* [TASK ITEM] Your copy should match the entries exactly, with no images carried over.

Top of EXTRACTED ENTRIES

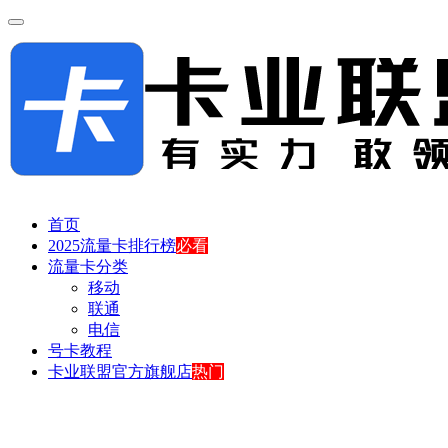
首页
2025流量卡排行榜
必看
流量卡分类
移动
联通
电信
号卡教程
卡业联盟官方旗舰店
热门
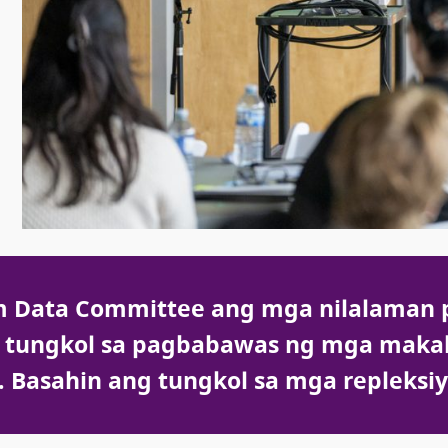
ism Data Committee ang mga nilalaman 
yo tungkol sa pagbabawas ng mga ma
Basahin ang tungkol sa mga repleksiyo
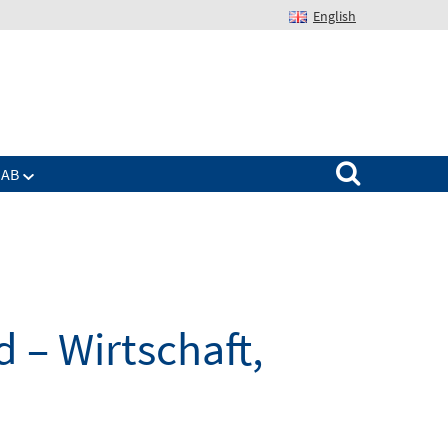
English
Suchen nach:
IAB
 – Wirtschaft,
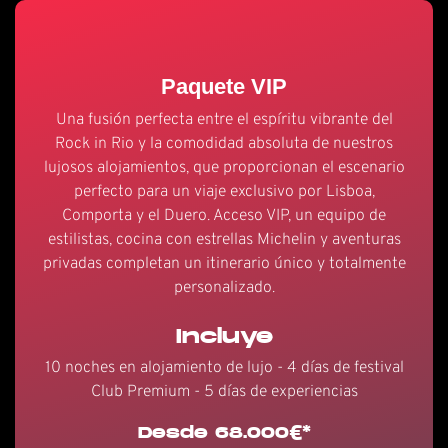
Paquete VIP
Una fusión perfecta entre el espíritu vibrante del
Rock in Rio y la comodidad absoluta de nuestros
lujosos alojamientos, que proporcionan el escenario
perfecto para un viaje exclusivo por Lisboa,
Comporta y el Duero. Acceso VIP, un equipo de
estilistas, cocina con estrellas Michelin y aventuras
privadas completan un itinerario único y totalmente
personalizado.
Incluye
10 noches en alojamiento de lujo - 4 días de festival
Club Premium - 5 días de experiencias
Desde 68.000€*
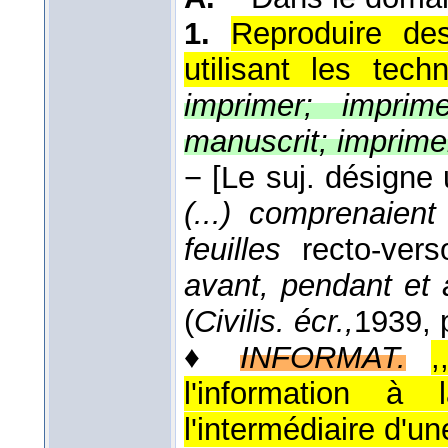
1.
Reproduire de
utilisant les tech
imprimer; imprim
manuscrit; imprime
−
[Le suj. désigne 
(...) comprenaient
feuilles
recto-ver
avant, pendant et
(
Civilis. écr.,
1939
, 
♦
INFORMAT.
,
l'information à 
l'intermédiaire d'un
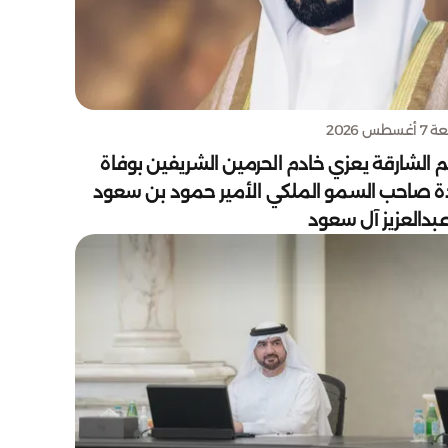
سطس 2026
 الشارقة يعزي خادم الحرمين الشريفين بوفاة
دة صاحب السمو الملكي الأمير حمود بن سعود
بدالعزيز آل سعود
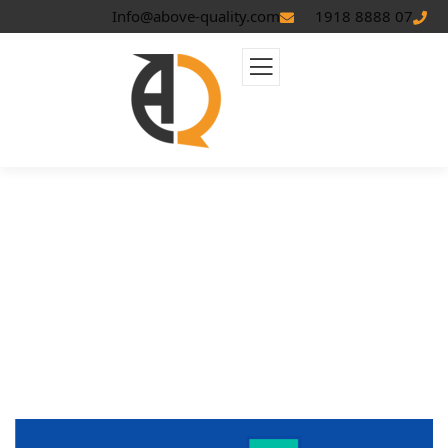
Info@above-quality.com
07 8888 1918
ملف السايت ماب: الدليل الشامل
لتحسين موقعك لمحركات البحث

Bottom of EXTRACTED ENTRIES

* [REPLY]
首页
2025流量卡排行榜
必看
流量卡分类
移动
联通
电信
号卡教程
卡业联盟官方旗舰店
热门
ism Data Committee ang mga nilalaman 
yo tungkol sa pagbabawas ng mga ma
Basahin ang tungkol sa mga repleksiyo
English
Suchen nach:
IAB
 – Wirtschaft,
Paquete VIP
Una fusión perfecta entre el espíritu vibrante del
Rock in Rio y la comodidad absoluta de nuestros
lujosos alojamientos, que proporcionan el escenario
perfecto para un viaje exclusivo por Lisboa,
Comporta y el Duero. Acceso VIP, un equipo de
estilistas, cocina con estrellas Michelin y aventuras
privadas completan un itinerario único y totalmente
personalizado.
Incluye
10 noches en alojamiento de lujo - 4 días de festival
Club Premium - 5 días de experiencias
Desde 68.000€*
1.
Reproduire de
utilisant les tech
imprimer; imprim
manuscrit; imprime
−
[Le suj. désigne 
(...) comprenaient
feuilles
recto-ver
avant, pendant et
(
Civilis. écr.,
1939
, 
♦
INFORMAT.
,
l'information à 
l'intermédiaire d'un
سطس 2026
 الشارقة يعزي خادم الحرمين الشريفين بوفاة
دة صاحب السمو الملكي الأمير حمود بن سعود
بدالعزيز آل سعود
Info@above-quality.com
07 8888 1918
ملف السايت ماب: الدليل الشامل
لتحسين موقعك لمحركات البحث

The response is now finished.